** TASK INSTRUCTIONS **
The answer must be every line from the entries below that includes "avec".

○ ○ ○ ○

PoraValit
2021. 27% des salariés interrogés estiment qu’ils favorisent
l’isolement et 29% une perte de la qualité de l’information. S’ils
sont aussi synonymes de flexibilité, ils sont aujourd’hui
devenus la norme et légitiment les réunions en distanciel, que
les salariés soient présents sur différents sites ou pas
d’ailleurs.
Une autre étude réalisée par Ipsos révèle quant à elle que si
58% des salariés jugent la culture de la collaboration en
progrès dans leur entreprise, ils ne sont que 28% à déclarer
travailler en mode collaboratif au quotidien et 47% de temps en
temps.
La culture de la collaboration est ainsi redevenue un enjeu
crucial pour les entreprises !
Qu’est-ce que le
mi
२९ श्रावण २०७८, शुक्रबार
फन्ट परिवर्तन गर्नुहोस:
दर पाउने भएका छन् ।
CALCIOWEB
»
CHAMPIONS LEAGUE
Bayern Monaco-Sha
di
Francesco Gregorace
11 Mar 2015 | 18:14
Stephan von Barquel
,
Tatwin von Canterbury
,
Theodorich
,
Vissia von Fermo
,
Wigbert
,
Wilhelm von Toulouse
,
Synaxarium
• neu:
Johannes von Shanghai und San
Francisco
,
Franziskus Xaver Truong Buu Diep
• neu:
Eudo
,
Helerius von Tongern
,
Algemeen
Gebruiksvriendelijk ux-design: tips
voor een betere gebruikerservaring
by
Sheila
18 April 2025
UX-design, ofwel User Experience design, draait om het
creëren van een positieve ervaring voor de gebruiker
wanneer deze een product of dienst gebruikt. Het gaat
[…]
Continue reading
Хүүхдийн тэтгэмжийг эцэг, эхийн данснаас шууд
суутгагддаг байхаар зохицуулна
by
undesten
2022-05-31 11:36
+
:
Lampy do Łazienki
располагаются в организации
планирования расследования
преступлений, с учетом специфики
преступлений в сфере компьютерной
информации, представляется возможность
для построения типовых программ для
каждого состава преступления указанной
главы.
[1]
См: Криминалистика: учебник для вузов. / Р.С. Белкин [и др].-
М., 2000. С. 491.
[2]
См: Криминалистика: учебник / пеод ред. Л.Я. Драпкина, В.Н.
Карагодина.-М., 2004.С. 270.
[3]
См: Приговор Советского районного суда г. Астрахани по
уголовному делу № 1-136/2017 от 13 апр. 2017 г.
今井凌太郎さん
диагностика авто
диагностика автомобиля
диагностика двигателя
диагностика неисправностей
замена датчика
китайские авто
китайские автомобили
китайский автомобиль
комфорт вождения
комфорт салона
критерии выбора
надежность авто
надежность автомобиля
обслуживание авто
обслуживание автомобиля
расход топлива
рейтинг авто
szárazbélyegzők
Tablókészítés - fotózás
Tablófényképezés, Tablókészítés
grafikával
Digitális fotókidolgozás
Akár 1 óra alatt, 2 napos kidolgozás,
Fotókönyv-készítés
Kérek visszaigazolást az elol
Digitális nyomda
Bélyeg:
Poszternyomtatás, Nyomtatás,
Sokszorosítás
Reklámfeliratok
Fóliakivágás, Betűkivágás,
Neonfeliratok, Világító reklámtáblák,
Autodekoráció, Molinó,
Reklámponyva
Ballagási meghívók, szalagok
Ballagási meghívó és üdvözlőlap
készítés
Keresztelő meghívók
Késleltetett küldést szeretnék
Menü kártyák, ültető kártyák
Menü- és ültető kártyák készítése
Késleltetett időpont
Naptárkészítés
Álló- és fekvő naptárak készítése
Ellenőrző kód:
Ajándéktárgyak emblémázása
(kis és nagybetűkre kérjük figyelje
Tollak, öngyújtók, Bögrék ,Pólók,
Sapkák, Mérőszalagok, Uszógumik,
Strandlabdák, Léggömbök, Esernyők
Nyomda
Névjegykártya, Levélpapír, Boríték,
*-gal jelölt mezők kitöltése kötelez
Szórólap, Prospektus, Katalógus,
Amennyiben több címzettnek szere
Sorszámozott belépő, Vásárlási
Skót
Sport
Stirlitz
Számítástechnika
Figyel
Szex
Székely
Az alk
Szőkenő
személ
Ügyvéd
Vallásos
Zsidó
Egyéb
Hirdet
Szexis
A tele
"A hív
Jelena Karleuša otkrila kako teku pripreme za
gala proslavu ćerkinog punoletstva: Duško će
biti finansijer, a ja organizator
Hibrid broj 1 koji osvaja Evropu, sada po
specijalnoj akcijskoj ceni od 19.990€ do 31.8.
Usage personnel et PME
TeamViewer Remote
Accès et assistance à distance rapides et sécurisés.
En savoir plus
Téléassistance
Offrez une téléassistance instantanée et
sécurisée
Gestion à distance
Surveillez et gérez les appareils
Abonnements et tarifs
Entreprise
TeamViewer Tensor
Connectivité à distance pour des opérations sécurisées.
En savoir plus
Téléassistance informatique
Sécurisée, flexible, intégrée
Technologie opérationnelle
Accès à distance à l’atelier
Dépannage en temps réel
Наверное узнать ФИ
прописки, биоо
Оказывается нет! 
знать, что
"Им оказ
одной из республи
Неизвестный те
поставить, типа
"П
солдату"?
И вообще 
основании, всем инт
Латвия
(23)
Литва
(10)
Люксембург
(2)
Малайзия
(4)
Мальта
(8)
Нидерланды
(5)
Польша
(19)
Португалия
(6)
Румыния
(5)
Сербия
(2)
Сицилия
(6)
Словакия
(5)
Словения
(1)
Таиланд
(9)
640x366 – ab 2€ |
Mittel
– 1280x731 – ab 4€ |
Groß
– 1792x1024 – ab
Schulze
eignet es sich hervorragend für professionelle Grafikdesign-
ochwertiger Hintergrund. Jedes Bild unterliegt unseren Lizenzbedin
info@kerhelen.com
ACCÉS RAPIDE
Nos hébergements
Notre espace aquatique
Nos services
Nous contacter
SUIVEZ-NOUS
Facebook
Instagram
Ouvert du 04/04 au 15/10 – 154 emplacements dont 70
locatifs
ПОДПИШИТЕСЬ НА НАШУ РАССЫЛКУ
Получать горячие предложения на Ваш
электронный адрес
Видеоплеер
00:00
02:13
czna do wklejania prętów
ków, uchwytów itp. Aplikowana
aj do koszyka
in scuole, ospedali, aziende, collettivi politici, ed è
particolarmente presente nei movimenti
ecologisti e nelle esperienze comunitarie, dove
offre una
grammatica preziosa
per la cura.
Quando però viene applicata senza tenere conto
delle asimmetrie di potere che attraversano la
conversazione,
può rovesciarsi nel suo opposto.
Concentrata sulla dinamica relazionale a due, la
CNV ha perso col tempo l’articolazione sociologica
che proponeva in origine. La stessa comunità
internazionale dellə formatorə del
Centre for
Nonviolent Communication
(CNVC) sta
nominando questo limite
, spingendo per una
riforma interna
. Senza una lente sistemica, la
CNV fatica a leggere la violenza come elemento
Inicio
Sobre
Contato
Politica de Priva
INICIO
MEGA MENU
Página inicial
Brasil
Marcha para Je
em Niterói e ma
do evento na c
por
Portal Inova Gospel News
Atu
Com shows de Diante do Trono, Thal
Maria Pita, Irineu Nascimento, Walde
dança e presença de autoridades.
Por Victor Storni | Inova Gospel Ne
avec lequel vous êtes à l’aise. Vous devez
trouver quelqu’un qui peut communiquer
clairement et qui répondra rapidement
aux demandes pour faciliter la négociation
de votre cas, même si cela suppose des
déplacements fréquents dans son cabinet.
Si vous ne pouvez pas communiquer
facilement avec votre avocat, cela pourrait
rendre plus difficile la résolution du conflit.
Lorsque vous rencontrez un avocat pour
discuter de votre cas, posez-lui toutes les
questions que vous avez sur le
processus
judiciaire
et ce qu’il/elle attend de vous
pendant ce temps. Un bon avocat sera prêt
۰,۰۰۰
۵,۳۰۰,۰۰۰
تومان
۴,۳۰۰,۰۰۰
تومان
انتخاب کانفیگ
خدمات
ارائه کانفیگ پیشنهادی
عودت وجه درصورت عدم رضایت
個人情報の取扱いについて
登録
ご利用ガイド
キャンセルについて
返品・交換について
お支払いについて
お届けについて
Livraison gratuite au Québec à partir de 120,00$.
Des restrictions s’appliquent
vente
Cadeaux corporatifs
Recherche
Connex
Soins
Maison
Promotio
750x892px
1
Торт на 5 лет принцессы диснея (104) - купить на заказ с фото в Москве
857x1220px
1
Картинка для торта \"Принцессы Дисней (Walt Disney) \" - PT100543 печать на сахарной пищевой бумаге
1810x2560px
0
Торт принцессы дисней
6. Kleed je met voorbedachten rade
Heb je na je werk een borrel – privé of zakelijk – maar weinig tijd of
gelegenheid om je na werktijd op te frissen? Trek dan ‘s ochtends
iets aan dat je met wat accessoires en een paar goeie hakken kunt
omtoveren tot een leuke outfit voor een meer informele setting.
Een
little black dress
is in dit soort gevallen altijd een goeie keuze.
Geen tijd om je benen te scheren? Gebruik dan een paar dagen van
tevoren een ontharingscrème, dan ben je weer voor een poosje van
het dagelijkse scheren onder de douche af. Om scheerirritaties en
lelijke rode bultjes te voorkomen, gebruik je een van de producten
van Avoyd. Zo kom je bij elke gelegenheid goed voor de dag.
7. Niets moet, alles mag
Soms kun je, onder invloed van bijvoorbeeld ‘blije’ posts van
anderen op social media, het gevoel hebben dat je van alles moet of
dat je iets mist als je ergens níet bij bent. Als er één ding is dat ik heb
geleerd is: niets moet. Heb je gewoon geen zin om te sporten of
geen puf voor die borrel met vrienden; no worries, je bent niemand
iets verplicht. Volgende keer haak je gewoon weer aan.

○ ○ ○ ○

** THE COMPLETED TASK **
avec lequel vous êtes à l’aise. Vous devez
facilement avec votre avocat, cela pourrait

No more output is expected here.